Level 4: Full received signals $\{\mathbf{y}_m\}$ plus channel estimates $\{\hat{\mathbf{g}}_{mk}\}$ for all $m, k$. The CPU needs instantaneous CSI.

Levels 1 and 2 require the least CPU-side information: only the scalar local estimates. Level 1 is the simplest because the APs also require the least information (only $\hat{g}_{mk}$ for the target user).

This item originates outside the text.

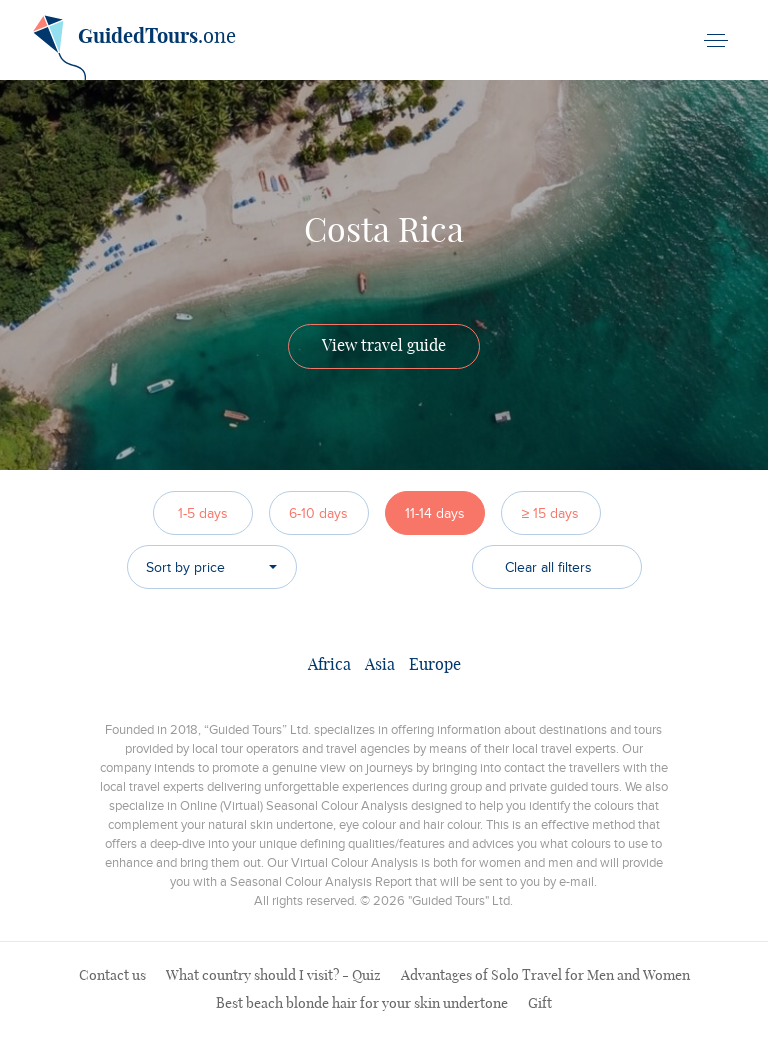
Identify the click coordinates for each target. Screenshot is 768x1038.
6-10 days (318, 513)
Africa (329, 665)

After the KLT, the components $\tilde{s}_{m,i}$ are independent with variances $\lambda_i$. The total distortion is $D = \sum_i d_i$ where $d_i$ is the per-component distortion.

Minimize $R = \sum_i \frac{1}{2} \log_2(\lambda_i / d_i)$ subject to $\sum_i d_i = D$ and $0 < d_i \leq \lambda_i$.

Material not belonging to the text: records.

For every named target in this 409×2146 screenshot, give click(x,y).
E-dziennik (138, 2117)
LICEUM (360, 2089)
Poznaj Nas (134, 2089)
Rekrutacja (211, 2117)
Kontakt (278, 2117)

By KKT conditions: $d_i = \min(\lambda_i, \theta)$ where $\theta$ is chosen so that $\sum_i \min(\lambda_i, \theta) = D$.

Components with $\lambda_i \leq \theta$ get zero rate ($d_i = \lambda_i$); the rest get $R_i = \frac{1}{2}\log_2(\lambda_i / \theta)$ bits.

Scalar quantization allocates $b$ bits uniformly: $d_i = \lambda_i 2^{-2b}$, giving $D_{\text{scalar}} = 2^{-2b} \sum_i \lambda_i$ and $R_{\text{scalar}} = b |\mathcal{D}_m|$.

For the same distortion $D$, vector quantization achieves rate $R_{\text{vector}} = \sum_i \frac{1}{2} \log_2(\lambda_i / \theta)$ (summing only active components).